Realtime removal of carriage return in shell - bash

For context, I'm attempting to create a shell script that simplifies the realtime console output of ffmpeg, only displaying the current frame being encoded. My end goal is to use this information in some sort of progress indicator for batch processing.
For those unfamiliar with ffmpeg's output, it outputs encoded video information to stdout and console information to stderr. Also, when it actually gets to displaying encode information, it uses carriage returns to keep the console screen from filling up. This makes it impossible to simply use grep and awk to capture the appropriate line and frame information.
The first thing I've tried is replacing the carriage returns using tr:
$ ffmpeg -i "ScreeningSchedule-1.mov" -y "test.mp4" 2>&1 | tr '\r' '\n'
This works in that it displays realtime output to the console. However, if I then pipe that information to grep or awk or anything else, tr's output is buffered and is no longer realtime. For example: $ ffmpeg -i "ScreeningSchedule-1.mov" -y "test.mp4" 2>&1 | tr '\r' '\n'>log.txt results in a file that is immediately filled with some information, then 5-10 secs later, more lines get dropped into the log file.
At first I thought sed would be great for this: $ # ffmpeg -i "ScreeningSchedule-1.mov" -y "test.mp4" 2>&1 | sed 's/\\r/\\n/', but it gets to the line with all the carriage returns and waits until the processing has finished before it attempts to do anything. I assume this is because sed works on a line-by-line basis and needs the whole line to have completed before it does anything else, and then it doesn't replace the carriage returns anyway. I've tried various different regex's for the carriage return and new line, and have yet to find a solution that replaces the carriage return. I'm running OSX 10.6.8, so I am using BSD sed, which might account for that.
I have also attempted to write the information to a log file and use tail -f to read it back, but I still run into the issue of replacing carriage returns in realtime.
I have seen that there are solutions for this in python and perl, however, I'm reluctant to go that route immediately. First, I don't know python or perl. Second, I have a completely functional batch processing shell application that I would need to either port or figure out how to integrate with python/perl. Probably not hard, but not what I want to get into unless I absolutely have to. So I'm looking for a shell solution, preferably bash, but any of the OSX shells would be fine.
And if what I want is simply not doable, well I guess I'll cross that bridge when I get there.

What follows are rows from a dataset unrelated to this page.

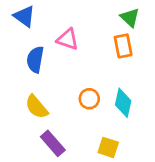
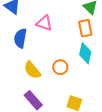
cyan diamond: (123, 103) -> (85, 53), moved
yellow semicircle: (37, 107) -> (32, 70), moved

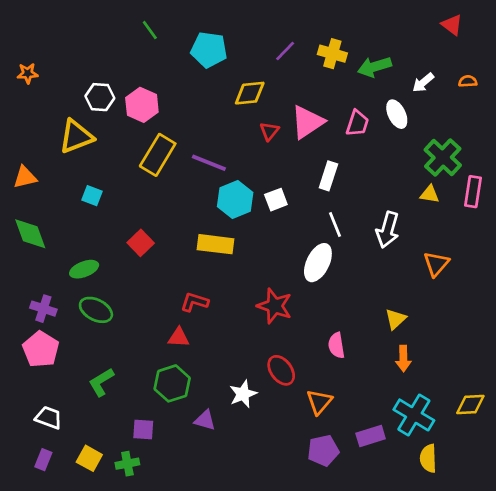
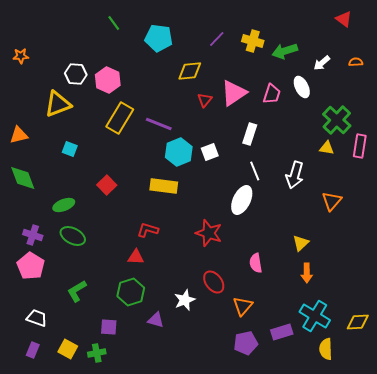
yellow diamond: (470, 404) -> (358, 322), moved

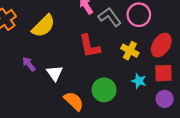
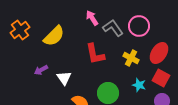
purple arrow: (29, 64) -> (41, 70), turned -80
red square: (164, 73) -> (161, 78), turned 30

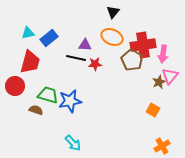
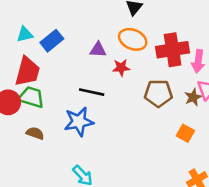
black line: (76, 58) -> (92, 92), moved
brown pentagon: (132, 60) -> (158, 93), moved, turned -30
red star: (95, 64) -> (121, 68), moved
green trapezoid: (48, 95) -> (31, 97), moved

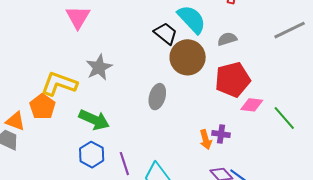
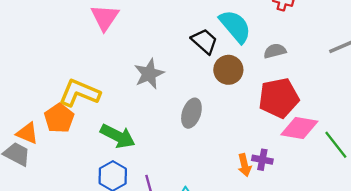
brown circle: (188, 57) -> (228, 70), size x0.7
gray star: (99, 67) -> (149, 74), moved
pink diamond: (252, 105) -> (299, 128), size x1.4

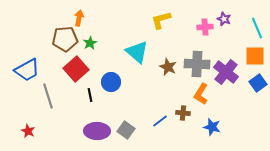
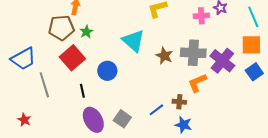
orange L-shape: (201, 94) -> (197, 83), turned 35
black line: (90, 95) -> (82, 91), moved
blue star: (212, 127) -> (183, 125), moved
purple ellipse: (97, 131) -> (93, 120), turned 60

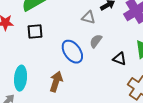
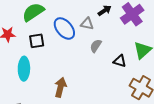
blue ellipse: (72, 52) -> (64, 28), moved
cyan ellipse: (21, 78) -> (24, 69), moved

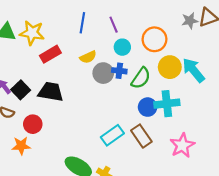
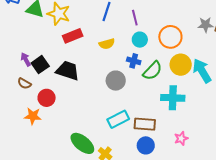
gray circle: (103, 73) -> (116, 81), moved
blue circle: (148, 107) -> (146, 145), moved
brown rectangle: (141, 136) -> (145, 124), turned -60
pink star: (182, 145) -> (181, 138), size x0.6

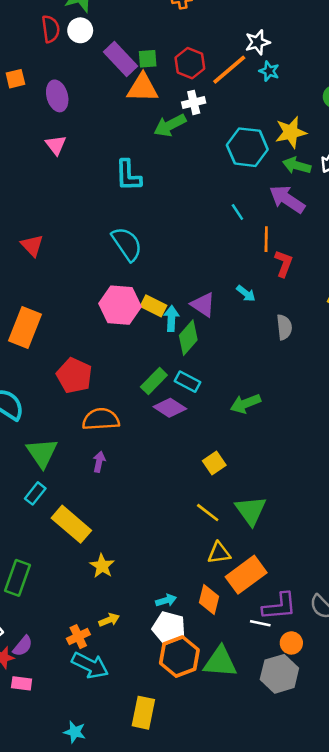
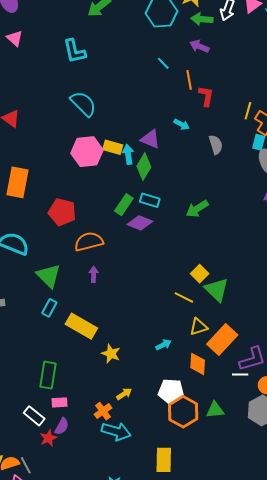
purple arrow: (287, 199) -> (199, 46), size x0.7
yellow square: (214, 463) -> (200, 274), moved
cyan arrow: (166, 600) -> (163, 345), moved
green triangle: (220, 662) -> (215, 410), size x0.7
pink rectangle: (22, 683) -> (59, 402), moved

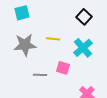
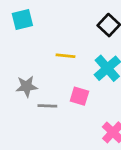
gray star: (25, 45) -> (27, 86), moved, size x0.7

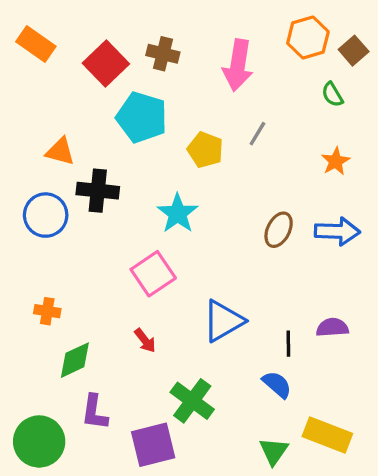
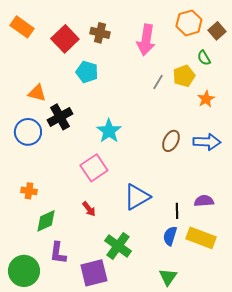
cyan pentagon: (142, 117) -> (87, 72), size x0.7
yellow pentagon: (205, 150) -> (184, 76), moved, turned 30
black cross: (98, 191) -> (60, 117), turned -35
blue semicircle: (277, 384) -> (170, 236), turned -114
yellow rectangle: (327, 435) -> (201, 238), moved

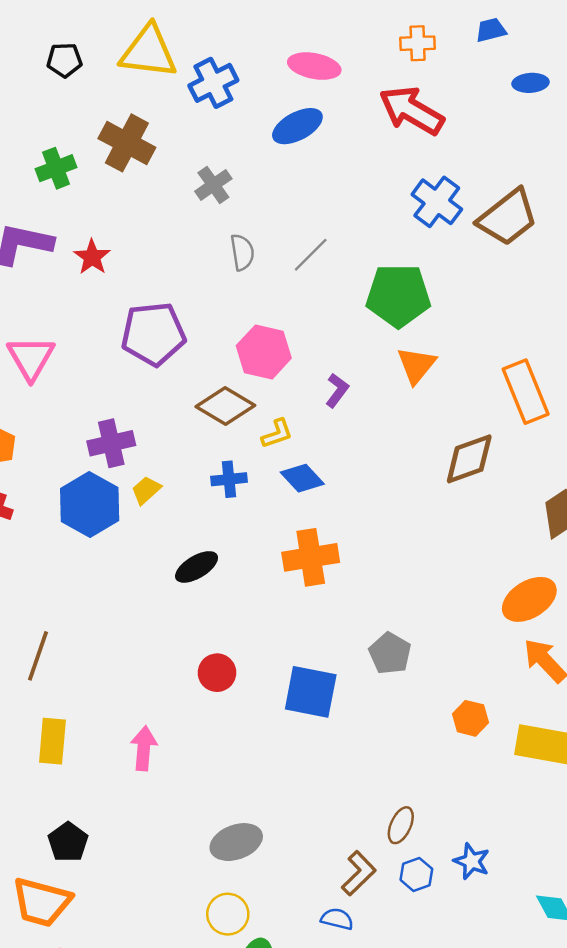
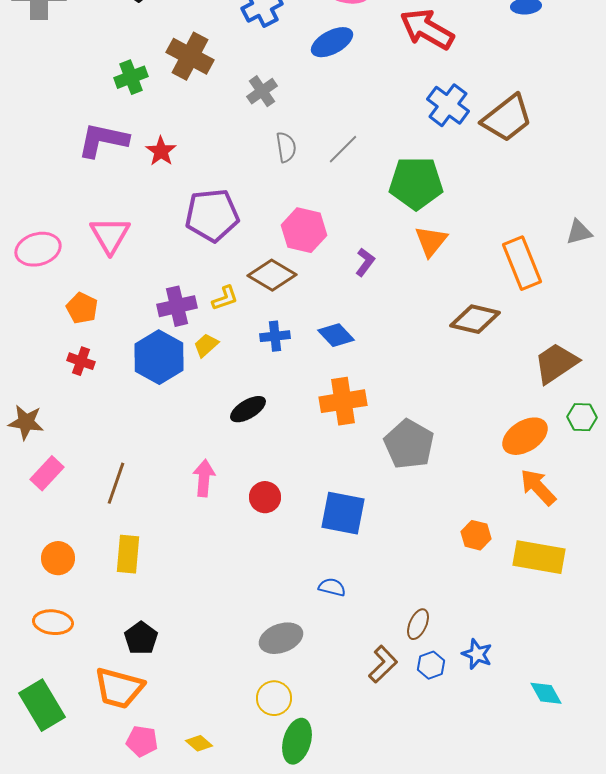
yellow L-shape: (277, 434) -> (225, 298), moved
brown diamond: (469, 459) -> (475, 319), turned 33
gray pentagon: (390, 653) -> (409, 444), moved, size x1.4
pink arrow: (144, 748) -> (204, 478), moved
blue semicircle: (337, 919) -> (332, 587), moved

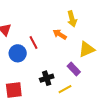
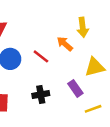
red line: (33, 42) -> (41, 56), moved, turned -32
yellow line: (65, 89) -> (93, 109), moved

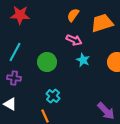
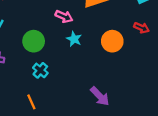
cyan cross: (53, 96) -> (40, 70), moved

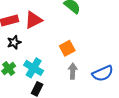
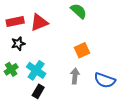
orange square: (67, 48) -> (82, 50), moved
blue semicircle: (103, 73) -> (105, 80), turned 40

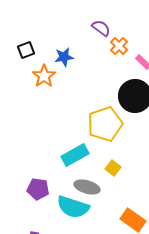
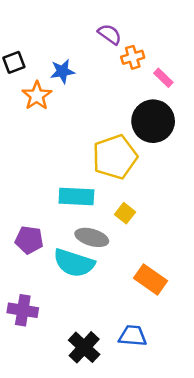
orange cross: (119, 46) -> (133, 57), turned 30
cyan rectangle: (75, 155) -> (76, 197), turned 32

If it is only a matter of output buffering by the receiving application after the pipe. Then you could try using gawk (and some BSD awk) or mawk which can flush buffers. For example, try:
... | gawk '1;{fflush()}' RS='\r\n' > log.txt
Alternatively if you awk does not support this you could force this by repeatedly closing the output file and appending the next line...
... | awk '{sub(/\r$/,x); print>>f; close(f)}' f=log.out
Or you could just use shell, for example in bash:
... | while IFS= read -r line; do printf "%s\n" "${line%$'\r'}"; done > log.out

Libc uses line-buffering when stdout and stderr are connected to a terminal and full-buffering (with a 4KB buffer) when connected to a pipe. This happens in the process generating the output, not in the receiving process—it's ffmpeg's fault, in your case, not tr's.
unbuffer ffmpeg -i "ScreeningSchedule-1.mov" -y "test.mp4" 2>&1 | tr '\r' '\n'
stdbuf -e0 -o0 ffmpeg -i "ScreeningSchedule-1.mov" -y "test.mp4" 2>&1 | tr '\r' '\n'
Try using unbuffer or stdbuf to disable output buffering.

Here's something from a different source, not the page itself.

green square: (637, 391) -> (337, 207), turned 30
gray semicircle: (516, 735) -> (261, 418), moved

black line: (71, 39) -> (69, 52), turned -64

The buffering of data between processes in a pipe is controlled with some system limits, which is at least on my system (Fedora 17) not possible to modify:
$ ulimit -a | grep pipe
pipe size (512 bytes, -p) 8
$ ulimit -p 1
bash: ulimit: pipe size: cannot modify limit: Invalid argument
$
Although this buffering is mostly related to how much excess data the producer is allowed to produce before it is stopped if the consumer is not consuming at the same speed, it might also affect timing of delivery of smaller amounts of data (not quite sure of this).
That is the buffering of pipe data, and I do not think there is much to tweak here. However, the programs reading/writing the piped data might also buffer stdin/stdout data and this you want to avoid in your case.
Here is a perl script that should do the translation with minimal input buffering and no output buffering:
#!/usr/bin/perl
use strict;
use warnings;
use Term::ReadKey;
$ReadKeyTimeout = 10; # seconds
$| = 1; # OUTPUT_AUTOFLUSH
while( my $key = ReadKey($ReadKeyTimeout) ) {
if ($key eq "\r") {
print "\n";
next;
}
print $key;
}
However, as already pointer out, you should make sure that ffmpeg does not buffer its output if you want real-time response.

Related

Saving filtered redis-cli output to a file

I am trying to find when and how the cache is flushed, planned to use the command redis-cli monitor | grep -iE "del|flush" > redis_log.txt for that, but for some reason the file is empty. If i use the command without > redis_log.txt part - it shows a correct output in the terminal, if i use redis-cli monitor > redis_log.txt command - it also saves an actual output to the file, but together it fails, only an empty file is created. Has anybody met a similar issue before?
As mentioned in the comments, the issue you notice certainly comes from the I/O buffering applied to the grep command, especially when its standard output is not attached to a terminal, but redirected to a file or so.
To be more precise, see e.g. this nice blog article which concludes with this wrap-up:
Here’s how buffering is usually set up:
STDIN is always buffered.
STDERR is never buffered.
if STDOUT is a terminal, line buffering will be automatically selected. Otherwise, block buffering (probably 4096 bytes) will be used.
[…] these 3 points explain all “weird” behaviors.
General solution
To tweak the I/O streams buffering of a program, a very handy program provided by coreutils is stdbuf.
So for your use case:
you may want to replace grep -iE "del|flush" with:
stdbuf -o0 grep -iE "del|flush" to completely disable STDOUT buffering;
or if you'd like some trade-off and just have STDOUT line-buffering,
you may want to replace grep -iE "del|flush" with:
either stdbuf -oL grep -iE "del|flush",
or grep --line-buffered -iE "del|flush".
Wrap-up
Finally as suggested by #jetchisel, you'll probably want to redirect STDERR as well to your log file in order not to miss some errors messages… Hence, for example:
redis-cli monitor | stdbuf -o0 grep -iE "del|flush" > redis_log.txt 2>&1

Nothing prints after piping ping through two commands

Running this:
ping google.com | grep -o 'PING'
Will print PING to the terminal, so I assume that means that the stdout of grep was captured by the terminal.
So why doesn't the follow command print anything? The terminal just hangs:
ping google.com | grep -o 'PING' | grep -o 'IN'
I would think that the stdout of the first grep command would be redirected to the stdin of the second grep. Then the stdout of the second grep would be captured by the terminal and printed.
This seems to be what happens if ping is replaced with echo:
echo 'PING' | grep -o 'PING' | grep -o 'IN'
IN is printed to the terminal, as I would expect.
So what's special about ping that prevents anything from being printed?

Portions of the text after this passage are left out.